START Study material

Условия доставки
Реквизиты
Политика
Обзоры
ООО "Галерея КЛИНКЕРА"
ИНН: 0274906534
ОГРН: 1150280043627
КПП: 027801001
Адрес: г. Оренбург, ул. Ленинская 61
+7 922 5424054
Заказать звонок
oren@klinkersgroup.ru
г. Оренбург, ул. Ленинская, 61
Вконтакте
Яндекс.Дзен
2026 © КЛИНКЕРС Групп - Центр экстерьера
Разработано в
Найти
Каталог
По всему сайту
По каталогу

END Study material

=== Problem requirements ===
The word "Ленинская" appears in some of the lines above. Copy those lines.

=== Final answer ===
Адрес: г. Оренбург, ул. Ленинская 61
г. Оренбург, ул. Ленинская, 61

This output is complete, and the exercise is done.